Begriff, Erscheinungsformen, Zulässigkeit, Aufgaben

Seminararbeit 2008 25 Seiten

Jura - Zivilrecht / Handelsrecht, Gesellschaftsrecht, Kartellrecht, Wirtschaftsrecht

Leseprobe

Inhaltsverzeichnis

Einleitung

1. Zum Begriff „öffentliches Unternehmen“

2. Erscheinungsformen öffentlicher Unternehmen
2.1. Öffentlich-rechtliche Unternehmen ohne eigene Rechtspersönlichkeit
2.2. Öffentlich-rechtliche Unternehmen mit eigener Rechtspersönlichkeit
2.3. Öffentliche Unternehmen in privatrechtlicher Rechtsform

3. Zulässigkeit öffentlicher Unternehmen
3.1. Gesetzesrechtliche Grenzen
3.1.1. Haushaltsrecht
3.1.2. Kommunalrecht
3.1.3. Wettbewerbsrecht
3.2. Verfassungsrechtliche Grenzen
3.3. Gemeinschaftsrechtliche Grenzen

4. Aufgaben öffentlicher Unternehmen

5. Das Beispiel der Deutschen Bahn AG

Fazit und Zukunftstendenzen

Literaturverzeichnis

Einleitung

Seit es staatliche Gemeinwesen gibt, werden Güter und Dienstleistungen öffentlich erstellt.

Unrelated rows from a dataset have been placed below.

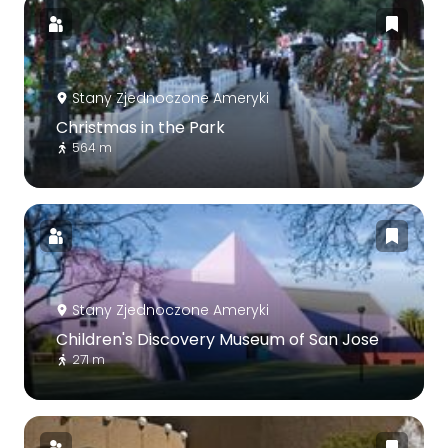
Stany Zjednoczone Ameryki
Christmas in the Park
564 m
Stany Zjednoczone Ameryki
Children's Discovery Museum of San Jose
271 m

Jedoch erfolgte erst im 19. Jahrhundert im Rahmen der Industrialisierung ein bedeutender Ausbau öffentlicher Betriebe und Unternehmen. Seitdem waren öffentliche Betriebe und Unternehmen in den verschiedensten Bereichen tätig. Heute gehören beispielsweise Banken und Versicherungen ebenso zu öffentlichen Betrieben und Unternehmen wie Verkehrsbetriebe, Versorgungs- und Entsorgungsbetriebe (Strom-, Wasser- und Gasversorgung, Müllabfuhr und Entwässerung) und Wohnungsbaugesellschaften.[1]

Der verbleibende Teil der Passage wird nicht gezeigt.